Your goal:
When you reproduce the data, keep every word exactly as it stands and leave the pictures out.

Data for review:
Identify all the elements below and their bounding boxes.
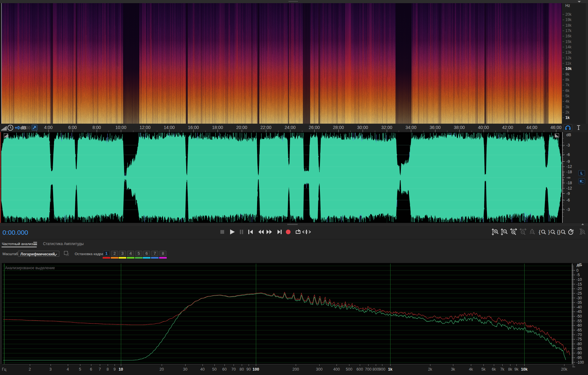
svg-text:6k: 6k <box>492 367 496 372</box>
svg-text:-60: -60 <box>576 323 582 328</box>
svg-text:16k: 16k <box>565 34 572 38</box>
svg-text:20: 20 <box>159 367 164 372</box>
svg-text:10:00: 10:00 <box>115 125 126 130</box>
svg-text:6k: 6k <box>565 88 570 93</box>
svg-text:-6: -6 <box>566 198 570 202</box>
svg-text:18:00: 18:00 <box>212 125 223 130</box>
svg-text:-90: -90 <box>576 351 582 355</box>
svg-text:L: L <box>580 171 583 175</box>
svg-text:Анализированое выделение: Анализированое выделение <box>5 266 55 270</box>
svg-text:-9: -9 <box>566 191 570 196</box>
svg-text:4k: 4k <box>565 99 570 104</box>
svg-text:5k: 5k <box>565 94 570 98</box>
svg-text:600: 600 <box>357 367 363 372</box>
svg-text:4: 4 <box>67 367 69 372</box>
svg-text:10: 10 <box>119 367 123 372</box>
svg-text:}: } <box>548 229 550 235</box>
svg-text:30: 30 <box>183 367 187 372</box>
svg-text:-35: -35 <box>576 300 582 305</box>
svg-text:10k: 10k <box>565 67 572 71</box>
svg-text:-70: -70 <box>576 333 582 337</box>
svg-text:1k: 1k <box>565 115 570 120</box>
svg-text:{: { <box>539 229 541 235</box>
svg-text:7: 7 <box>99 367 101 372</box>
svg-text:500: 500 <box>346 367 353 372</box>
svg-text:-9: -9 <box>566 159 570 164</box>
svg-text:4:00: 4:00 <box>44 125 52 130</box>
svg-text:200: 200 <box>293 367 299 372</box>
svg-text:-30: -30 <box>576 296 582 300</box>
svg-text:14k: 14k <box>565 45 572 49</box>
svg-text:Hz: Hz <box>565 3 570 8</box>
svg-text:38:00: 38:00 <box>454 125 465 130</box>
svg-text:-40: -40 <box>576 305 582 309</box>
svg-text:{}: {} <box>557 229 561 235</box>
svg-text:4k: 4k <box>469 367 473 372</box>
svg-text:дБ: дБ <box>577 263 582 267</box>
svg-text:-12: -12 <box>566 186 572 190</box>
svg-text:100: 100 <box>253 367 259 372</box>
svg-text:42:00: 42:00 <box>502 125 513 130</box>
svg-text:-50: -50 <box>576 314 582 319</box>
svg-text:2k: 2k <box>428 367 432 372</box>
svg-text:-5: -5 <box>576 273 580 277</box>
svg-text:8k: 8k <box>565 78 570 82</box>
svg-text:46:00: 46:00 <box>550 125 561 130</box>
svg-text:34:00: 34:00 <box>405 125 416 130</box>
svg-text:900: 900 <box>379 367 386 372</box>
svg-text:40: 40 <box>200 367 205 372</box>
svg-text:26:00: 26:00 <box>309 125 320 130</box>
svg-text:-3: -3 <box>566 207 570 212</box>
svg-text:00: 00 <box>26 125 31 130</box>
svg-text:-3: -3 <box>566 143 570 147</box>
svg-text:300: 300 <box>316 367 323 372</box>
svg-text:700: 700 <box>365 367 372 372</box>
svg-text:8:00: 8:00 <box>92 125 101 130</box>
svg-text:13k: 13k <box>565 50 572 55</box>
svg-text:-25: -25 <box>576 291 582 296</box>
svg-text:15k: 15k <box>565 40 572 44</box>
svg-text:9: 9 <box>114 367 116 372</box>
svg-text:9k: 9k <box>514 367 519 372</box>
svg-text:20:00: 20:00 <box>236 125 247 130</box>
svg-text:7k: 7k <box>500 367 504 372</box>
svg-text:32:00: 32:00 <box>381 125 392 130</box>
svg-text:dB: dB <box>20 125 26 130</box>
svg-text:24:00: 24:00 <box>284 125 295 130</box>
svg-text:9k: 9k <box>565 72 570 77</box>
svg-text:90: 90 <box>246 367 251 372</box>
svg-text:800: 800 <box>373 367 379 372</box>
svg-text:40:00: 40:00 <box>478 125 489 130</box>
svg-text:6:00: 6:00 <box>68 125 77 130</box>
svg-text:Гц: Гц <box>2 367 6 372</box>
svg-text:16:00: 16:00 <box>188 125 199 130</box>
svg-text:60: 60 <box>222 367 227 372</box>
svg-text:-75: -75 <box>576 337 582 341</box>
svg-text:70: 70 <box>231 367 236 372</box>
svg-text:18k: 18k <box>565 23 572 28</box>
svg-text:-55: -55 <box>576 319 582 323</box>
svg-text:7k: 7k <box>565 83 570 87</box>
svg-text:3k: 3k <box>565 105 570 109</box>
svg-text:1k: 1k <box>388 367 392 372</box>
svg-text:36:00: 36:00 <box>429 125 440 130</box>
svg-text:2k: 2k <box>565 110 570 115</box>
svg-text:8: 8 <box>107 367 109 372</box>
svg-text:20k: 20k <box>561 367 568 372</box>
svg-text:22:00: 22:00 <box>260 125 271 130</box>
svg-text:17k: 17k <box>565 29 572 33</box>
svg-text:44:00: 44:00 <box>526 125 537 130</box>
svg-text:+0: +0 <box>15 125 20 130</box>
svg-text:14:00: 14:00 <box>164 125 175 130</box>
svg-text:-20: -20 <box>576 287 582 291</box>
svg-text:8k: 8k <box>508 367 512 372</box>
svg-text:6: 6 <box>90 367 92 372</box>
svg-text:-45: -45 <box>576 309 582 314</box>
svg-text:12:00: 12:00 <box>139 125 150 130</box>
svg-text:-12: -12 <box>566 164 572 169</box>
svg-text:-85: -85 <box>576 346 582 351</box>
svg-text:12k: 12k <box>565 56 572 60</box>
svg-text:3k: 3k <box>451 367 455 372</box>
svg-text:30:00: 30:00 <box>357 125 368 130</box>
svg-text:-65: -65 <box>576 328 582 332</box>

Output of the task:
Identify all the elements below and their bounding boxes.
svg-text:6k: 6k <box>492 367 496 372</box>
svg-text:-60: -60 <box>576 323 582 328</box>
svg-text:16k: 16k <box>565 34 572 38</box>
svg-text:20: 20 <box>159 367 164 372</box>
svg-text:10:00: 10:00 <box>115 125 126 130</box>
svg-text:6k: 6k <box>565 88 570 93</box>
svg-text:-6: -6 <box>566 198 570 202</box>
svg-text:18:00: 18:00 <box>212 125 223 130</box>
svg-text:-90: -90 <box>576 351 582 355</box>
svg-text:L: L <box>580 171 583 175</box>
svg-text:Анализированое выделение: Анализированое выделение <box>5 266 55 270</box>
svg-text:-9: -9 <box>566 191 570 196</box>
svg-text:4k: 4k <box>565 99 570 104</box>
svg-text:5k: 5k <box>565 94 570 98</box>
svg-text:600: 600 <box>357 367 363 372</box>
svg-text:4: 4 <box>67 367 69 372</box>
svg-text:10: 10 <box>119 367 123 372</box>
svg-text:}: } <box>548 229 550 235</box>
svg-text:30: 30 <box>183 367 187 372</box>
svg-text:-35: -35 <box>576 300 582 305</box>
svg-text:10k: 10k <box>565 67 572 71</box>
svg-text:-70: -70 <box>576 333 582 337</box>
svg-text:1k: 1k <box>565 115 570 120</box>
svg-text:{: { <box>539 229 541 235</box>
svg-text:7: 7 <box>99 367 101 372</box>
svg-text:500: 500 <box>346 367 353 372</box>
svg-text:-9: -9 <box>566 159 570 164</box>
svg-text:4:00: 4:00 <box>44 125 52 130</box>
svg-text:200: 200 <box>293 367 299 372</box>
svg-text:-30: -30 <box>576 296 582 300</box>
svg-text:14k: 14k <box>565 45 572 49</box>
svg-text:Hz: Hz <box>565 3 570 8</box>
svg-text:38:00: 38:00 <box>454 125 465 130</box>
svg-text:-40: -40 <box>576 305 582 309</box>
svg-text:{}: {} <box>557 229 561 235</box>
svg-text:4k: 4k <box>469 367 473 372</box>
svg-text:дБ: дБ <box>577 263 582 267</box>
svg-text:-12: -12 <box>566 186 572 190</box>
svg-text:100: 100 <box>253 367 259 372</box>
svg-text:42:00: 42:00 <box>502 125 513 130</box>
svg-text:-50: -50 <box>576 314 582 319</box>
svg-text:2k: 2k <box>428 367 432 372</box>
svg-text:-5: -5 <box>576 273 580 277</box>
svg-text:8k: 8k <box>565 78 570 82</box>
svg-text:46:00: 46:00 <box>550 125 561 130</box>
svg-text:34:00: 34:00 <box>405 125 416 130</box>
svg-text:900: 900 <box>379 367 386 372</box>
svg-text:40: 40 <box>200 367 205 372</box>
svg-text:26:00: 26:00 <box>309 125 320 130</box>
svg-text:-3: -3 <box>566 207 570 212</box>
svg-text:00: 00 <box>26 125 31 130</box>
svg-text:-3: -3 <box>566 143 570 147</box>
svg-text:300: 300 <box>316 367 323 372</box>
svg-text:700: 700 <box>365 367 372 372</box>
svg-text:8:00: 8:00 <box>92 125 101 130</box>
svg-text:13k: 13k <box>565 50 572 55</box>
svg-text:-25: -25 <box>576 291 582 296</box>
svg-text:15k: 15k <box>565 40 572 44</box>
svg-text:9: 9 <box>114 367 116 372</box>
svg-text:9k: 9k <box>514 367 519 372</box>
svg-text:20:00: 20:00 <box>236 125 247 130</box>
svg-text:7k: 7k <box>500 367 504 372</box>
svg-text:32:00: 32:00 <box>381 125 392 130</box>
svg-text:dB: dB <box>20 125 26 130</box>
svg-text:24:00: 24:00 <box>284 125 295 130</box>
svg-text:9k: 9k <box>565 72 570 77</box>
svg-text:90: 90 <box>246 367 251 372</box>
svg-text:800: 800 <box>373 367 379 372</box>
svg-text:40:00: 40:00 <box>478 125 489 130</box>
svg-text:6:00: 6:00 <box>68 125 77 130</box>
svg-text:Гц: Гц <box>2 367 6 372</box>
svg-text:16:00: 16:00 <box>188 125 199 130</box>
svg-text:60: 60 <box>222 367 227 372</box>
svg-text:-75: -75 <box>576 337 582 341</box>
svg-text:70: 70 <box>231 367 236 372</box>
svg-text:18k: 18k <box>565 23 572 28</box>
svg-text:-55: -55 <box>576 319 582 323</box>
svg-text:7k: 7k <box>565 83 570 87</box>
svg-text:3k: 3k <box>565 105 570 109</box>
svg-text:1k: 1k <box>388 367 392 372</box>
svg-text:36:00: 36:00 <box>429 125 440 130</box>
svg-text:2k: 2k <box>565 110 570 115</box>
svg-text:8: 8 <box>107 367 109 372</box>
svg-text:20k: 20k <box>561 367 568 372</box>
svg-text:22:00: 22:00 <box>260 125 271 130</box>
svg-text:17k: 17k <box>565 29 572 33</box>
svg-text:44:00: 44:00 <box>526 125 537 130</box>
svg-text:+0: +0 <box>15 125 20 130</box>
svg-text:14:00: 14:00 <box>164 125 175 130</box>
svg-text:-20: -20 <box>576 287 582 291</box>
svg-text:8k: 8k <box>508 367 512 372</box>
svg-text:6: 6 <box>90 367 92 372</box>
svg-text:-45: -45 <box>576 309 582 314</box>
svg-text:12:00: 12:00 <box>139 125 150 130</box>
svg-text:-12: -12 <box>566 164 572 169</box>
svg-text:-85: -85 <box>576 346 582 351</box>
svg-text:12k: 12k <box>565 56 572 60</box>
svg-text:3k: 3k <box>451 367 455 372</box>
svg-text:30:00: 30:00 <box>357 125 368 130</box>
svg-text:-65: -65 <box>576 328 582 332</box>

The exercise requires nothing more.